LG Main challenges for enterprise private 5G comes from two different sources.

Firstly, the technology and device ecosystem needs to mature. Industrial capabilities like the provision of URLLC or TSN requires hardware that is compatible with 3GPP’s Release 16. Even though Release 16 was standardised more than a year ago, there are still no compatible chipsets available. The chipset manufacturers, as well as infrastructure vendors, need to create a strong and health device ecosystem.

This in turn gives rise to a second, more future-related business aspect: the growing impatience of implementing. After all, enterprises are still waiting for the 5G-enabled capabilities that were promised to them more than two years ago. This disappointment makes them consider non-cellular technology alternatives. Operators must therefore understand that the window of opportunity is closing for CSPs to gain traction in the enterprise 5G world.

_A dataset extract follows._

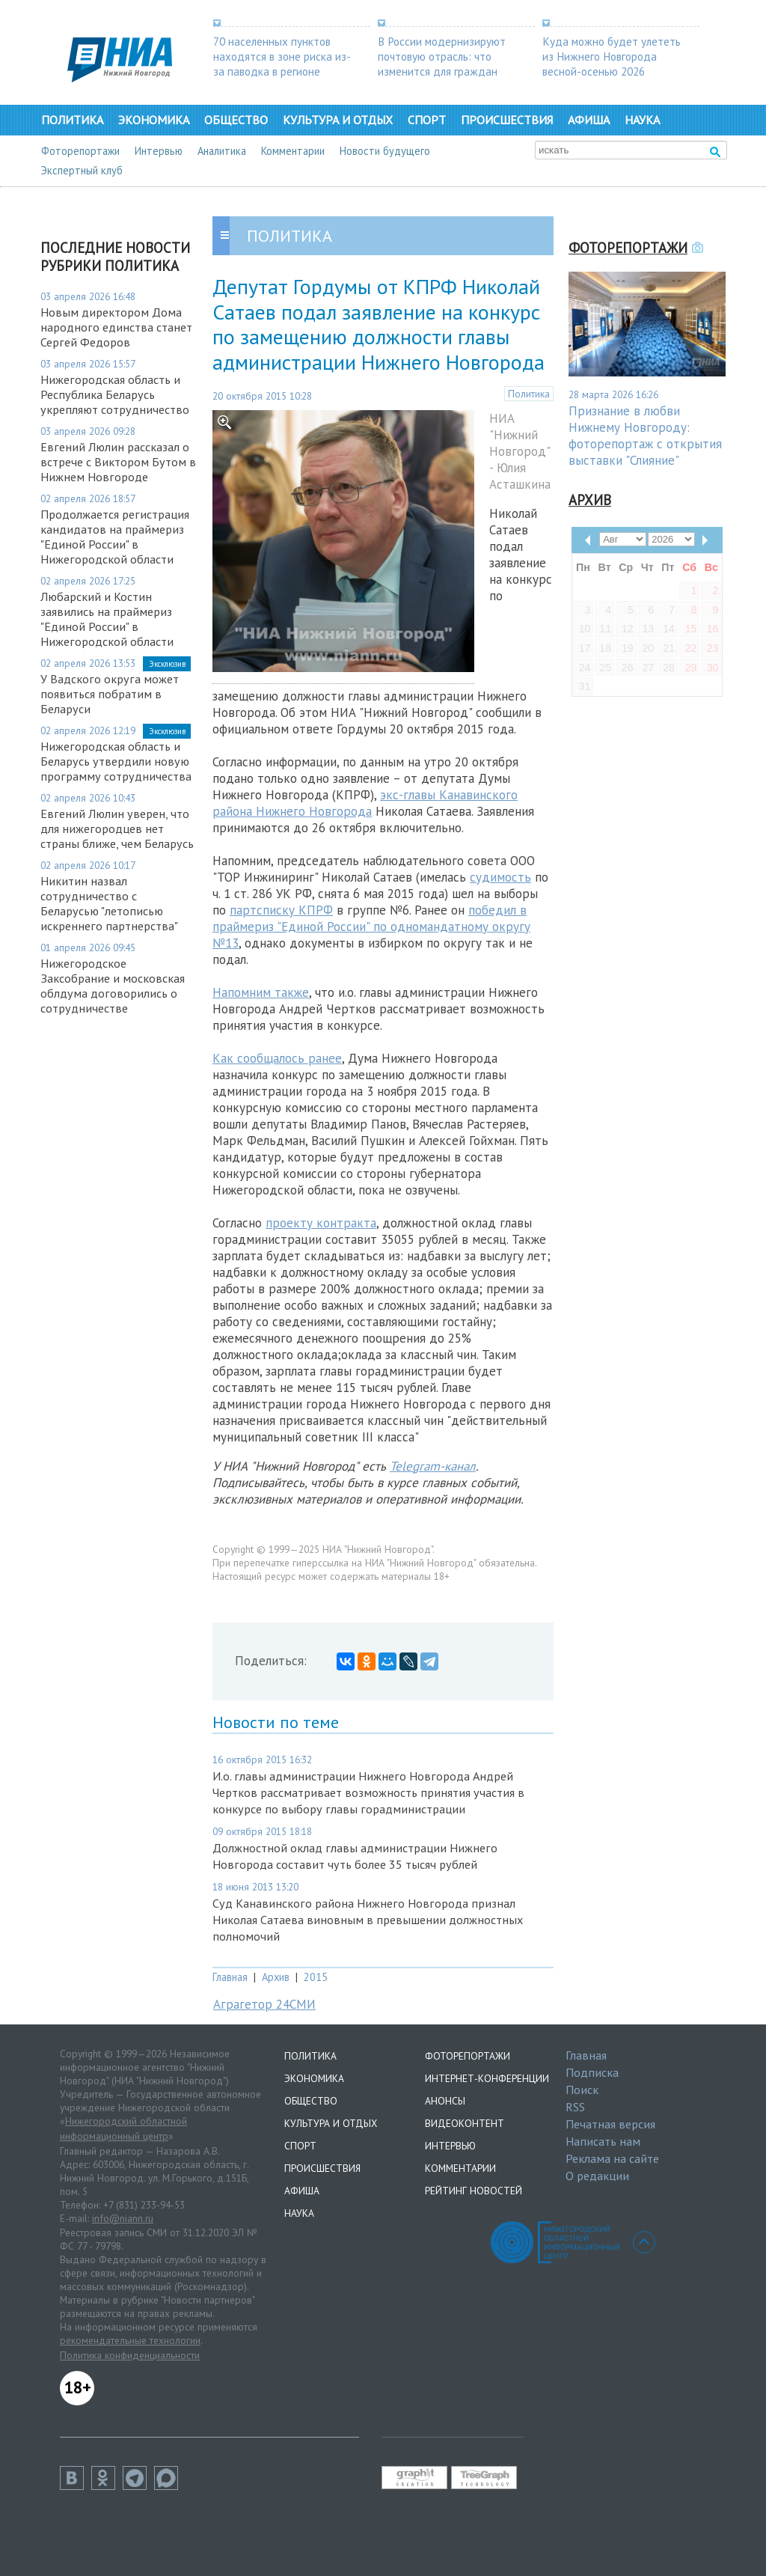 The image size is (766, 2576). Describe the element at coordinates (365, 803) in the screenshot. I see `экс-главы Канавинского района Нижнего Новгорода` at that location.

KR There are several factors that can inhibit the growth of the market for private networks. Access to spectrum, for example, is particularly important to the deployment of private networks that operate on 5G networks. However, the acquisition of spectrum will be too complicated or unwieldy for many enterprises. Operators, system integrators and network equipment producers are often best positioned to help customers with this process.

The sheer complexity of the effort is another as the convergence of network, IT architecture and services-based operations will drive changes in IT stacks, processes and people which may be ambitious for enterprises. Also, enterprises may not be able to hire the people who can keep pace with the rapid advancement and adoption of new technologies.